Secretary of State Mike Pompeo is expressing his outrage at the conviction of a former US marine on spying charges in Russia, slamming the trial as illegitimate and demanding the man’s release.
In a statement released Monday, Pompeo decried the conviction and 16-year prison sentence delivered to Paul Whelan, a 50-year-old man with US, British, Canadian and Irish passports who was arrested in December 2018.
“The United States is outraged by the decision of a Russian court today to convict US citizen Paul Whelan after a secret trial, with secret evidence, and without appropriate allowances for defense witnesses,” Pompeo said, “We have serious concerns that Mr. Whelan was deprived of the fair trial guarantees that Russia is required to provide him in accordance with its international human rights obligations.”
Pompeo went on to condemn how Whelan had been treated by the Russian government, referring to it as “appalling.”
“Russia failed to provide Mr. Whelan with a fair hearing before an independent and impartial tribunal; and during his detention has put his life at risk by ignoring his long-standing medical condition; and unconscionably kept him isolated from family and friends.”
“We demand Paul Whelan’s immediate release,” he closed.
Pompeo had previously called for Whelan’s release in late May, as the US raised repeated concerns about his deteriorating health while in Russian custody.
The chief diplomat’s statement comes after Whelan’s brother David spoke out, asking the US to intervene on his sibling’s behalf.
David Whelan said Monday lawyers planned to appeal his brother’s verdict, which he denounced as political, adding in a statement that “the court’s decision merely completes the final piece of this broken judicial process.”
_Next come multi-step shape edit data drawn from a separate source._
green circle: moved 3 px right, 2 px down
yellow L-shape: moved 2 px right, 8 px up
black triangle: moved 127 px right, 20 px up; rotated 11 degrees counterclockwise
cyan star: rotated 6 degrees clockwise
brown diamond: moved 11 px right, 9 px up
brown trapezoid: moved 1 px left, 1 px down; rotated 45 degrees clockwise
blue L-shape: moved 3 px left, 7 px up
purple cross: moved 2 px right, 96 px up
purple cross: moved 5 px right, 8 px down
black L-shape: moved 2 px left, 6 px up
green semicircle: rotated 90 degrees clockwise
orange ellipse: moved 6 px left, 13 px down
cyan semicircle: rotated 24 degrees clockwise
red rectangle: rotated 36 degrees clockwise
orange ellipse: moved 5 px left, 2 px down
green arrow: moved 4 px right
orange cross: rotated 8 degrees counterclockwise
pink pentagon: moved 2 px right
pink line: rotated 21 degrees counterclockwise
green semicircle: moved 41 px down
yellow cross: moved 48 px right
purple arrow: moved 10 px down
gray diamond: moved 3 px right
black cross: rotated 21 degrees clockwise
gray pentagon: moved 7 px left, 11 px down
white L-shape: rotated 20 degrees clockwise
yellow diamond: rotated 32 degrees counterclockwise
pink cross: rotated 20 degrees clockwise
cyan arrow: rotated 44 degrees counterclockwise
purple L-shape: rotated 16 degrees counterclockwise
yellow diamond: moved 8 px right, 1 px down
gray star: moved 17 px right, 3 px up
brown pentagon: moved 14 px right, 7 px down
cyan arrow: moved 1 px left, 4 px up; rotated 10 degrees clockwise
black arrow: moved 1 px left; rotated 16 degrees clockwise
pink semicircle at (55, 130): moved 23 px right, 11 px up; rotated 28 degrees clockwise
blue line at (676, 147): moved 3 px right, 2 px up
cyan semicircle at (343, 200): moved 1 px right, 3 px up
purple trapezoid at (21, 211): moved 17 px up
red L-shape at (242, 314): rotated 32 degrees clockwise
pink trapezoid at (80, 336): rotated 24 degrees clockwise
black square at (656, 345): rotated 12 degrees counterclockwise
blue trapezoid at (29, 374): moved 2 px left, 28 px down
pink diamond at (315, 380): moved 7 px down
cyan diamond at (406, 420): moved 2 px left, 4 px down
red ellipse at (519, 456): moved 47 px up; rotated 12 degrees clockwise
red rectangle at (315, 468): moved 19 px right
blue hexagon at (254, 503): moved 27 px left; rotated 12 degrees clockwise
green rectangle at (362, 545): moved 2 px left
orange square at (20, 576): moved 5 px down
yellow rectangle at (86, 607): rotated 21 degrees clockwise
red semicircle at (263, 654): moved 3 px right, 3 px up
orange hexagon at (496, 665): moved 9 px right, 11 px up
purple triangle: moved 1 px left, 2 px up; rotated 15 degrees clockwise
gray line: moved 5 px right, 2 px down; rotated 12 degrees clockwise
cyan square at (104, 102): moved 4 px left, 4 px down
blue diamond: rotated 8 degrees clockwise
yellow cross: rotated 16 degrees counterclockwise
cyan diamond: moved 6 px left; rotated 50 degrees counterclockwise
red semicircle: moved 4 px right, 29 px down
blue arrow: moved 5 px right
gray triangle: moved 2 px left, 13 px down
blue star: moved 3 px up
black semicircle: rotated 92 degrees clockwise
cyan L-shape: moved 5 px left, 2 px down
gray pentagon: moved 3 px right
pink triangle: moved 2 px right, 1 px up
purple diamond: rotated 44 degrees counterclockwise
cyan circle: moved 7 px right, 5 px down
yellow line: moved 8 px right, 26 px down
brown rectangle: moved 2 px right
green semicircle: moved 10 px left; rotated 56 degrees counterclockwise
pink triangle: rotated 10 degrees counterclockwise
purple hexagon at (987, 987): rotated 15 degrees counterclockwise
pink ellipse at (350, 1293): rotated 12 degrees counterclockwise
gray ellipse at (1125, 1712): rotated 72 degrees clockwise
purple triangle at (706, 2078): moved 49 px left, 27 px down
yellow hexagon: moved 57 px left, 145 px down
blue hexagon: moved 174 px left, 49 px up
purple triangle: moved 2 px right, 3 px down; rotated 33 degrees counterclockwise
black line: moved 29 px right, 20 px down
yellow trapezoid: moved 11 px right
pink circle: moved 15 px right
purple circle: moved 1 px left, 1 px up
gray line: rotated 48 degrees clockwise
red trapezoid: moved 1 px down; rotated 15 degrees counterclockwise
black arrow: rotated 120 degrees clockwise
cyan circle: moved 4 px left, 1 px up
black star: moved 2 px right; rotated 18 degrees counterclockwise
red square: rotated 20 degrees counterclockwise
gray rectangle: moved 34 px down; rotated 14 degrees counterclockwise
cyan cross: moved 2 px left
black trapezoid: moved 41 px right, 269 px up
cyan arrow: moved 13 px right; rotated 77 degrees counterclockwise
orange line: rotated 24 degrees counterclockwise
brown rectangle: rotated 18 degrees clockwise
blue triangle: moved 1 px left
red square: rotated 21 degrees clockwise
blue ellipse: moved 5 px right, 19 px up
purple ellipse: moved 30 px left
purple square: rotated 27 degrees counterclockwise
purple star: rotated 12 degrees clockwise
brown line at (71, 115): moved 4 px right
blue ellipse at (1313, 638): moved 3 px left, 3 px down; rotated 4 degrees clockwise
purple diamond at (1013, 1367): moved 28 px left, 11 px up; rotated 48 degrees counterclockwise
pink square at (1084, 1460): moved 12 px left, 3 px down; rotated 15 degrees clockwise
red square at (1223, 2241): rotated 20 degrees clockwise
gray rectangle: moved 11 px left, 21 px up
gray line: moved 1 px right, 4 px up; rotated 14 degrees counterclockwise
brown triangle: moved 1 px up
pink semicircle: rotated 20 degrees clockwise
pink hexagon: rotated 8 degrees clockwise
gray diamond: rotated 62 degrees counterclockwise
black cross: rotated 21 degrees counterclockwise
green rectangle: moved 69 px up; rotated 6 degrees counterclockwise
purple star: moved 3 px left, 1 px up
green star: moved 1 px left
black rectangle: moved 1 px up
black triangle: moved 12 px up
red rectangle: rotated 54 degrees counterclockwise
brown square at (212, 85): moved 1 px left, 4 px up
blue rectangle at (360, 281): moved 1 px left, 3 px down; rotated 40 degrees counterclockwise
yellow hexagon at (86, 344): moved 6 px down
“We had hoped that the court might show some independence but, in the end, Russian judges are political, not legal, entities,” the statement said, “We look to the U.S. government to immediately take steps to bring Paul home.”
On Monday, the Moscow City Court sentenced Whelan to spend 16 years in a maximum-security prison on charges of espionage.
Whelan, along with his family, has insisted on his innocence, saying he was set up. The US Embassy has also denounced Whelan’s trial as unfair, arguing that no evidence has actually been provided to prove his guilt.
The charges against the once-frequent Russian tourist related to a thumb drive in his possession, according to the New York Times.
Whelan maintains that a Russian friend handed him that thumb drive, which he thought contained photos from their recent trip to a monastery town near Moscow, but Kremlin officials claimed it contained classified information.
Russian prosecutors used the thumb drive as part of their evidence that Whelan was acting as an officer with the Defense Intelligence Agency of the United States, the paper reports.
Prior to being sentenced, Whelan remarked that he did not understand a word of what happened during court proceedings because they were conducted entirely in Russian.
“This is slimy, greasy, rubbish Russian politics — nothing more, nothing less. This is all a political theater,” the former Marine said.